■ **Data extract**:
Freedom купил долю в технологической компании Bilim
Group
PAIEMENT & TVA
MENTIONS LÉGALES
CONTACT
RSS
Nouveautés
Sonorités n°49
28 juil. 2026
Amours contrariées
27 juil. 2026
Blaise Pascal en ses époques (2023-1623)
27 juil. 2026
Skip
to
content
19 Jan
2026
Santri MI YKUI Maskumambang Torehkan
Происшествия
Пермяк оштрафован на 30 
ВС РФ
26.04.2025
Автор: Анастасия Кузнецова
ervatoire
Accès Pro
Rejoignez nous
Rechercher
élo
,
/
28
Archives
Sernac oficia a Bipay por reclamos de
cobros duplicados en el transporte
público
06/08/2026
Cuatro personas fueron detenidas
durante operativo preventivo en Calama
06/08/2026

■ **What the exercise asks**: Copy out the entire listing above exactly.

■ **Solved exercise**:
Freedom купил долю в технологической компании Bilim
Group
PAIEMENT & TVA
MENTIONS LÉGALES
CONTACT
RSS
Nouveautés
Sonorités n°49
28 juil. 2026
Amours contrariées
27 juil. 2026
Blaise Pascal en ses époques (2023-1623)
27 juil. 2026
Skip
to
content
19 Jan
2026
Santri MI YKUI Maskumambang Torehkan
Происшествия
Пермяк оштрафован на 30 
ВС РФ
26.04.2025
Автор: Анастасия Кузнецова
ervatoire
Accès Pro
Rejoignez nous
Rechercher
élo
,
/
28
Archives
Sernac oficia a Bipay por reclamos de
cobros duplicados en el transporte
público
06/08/2026
Cuatro personas fueron detenidas
durante operativo preventivo en Calama
06/08/2026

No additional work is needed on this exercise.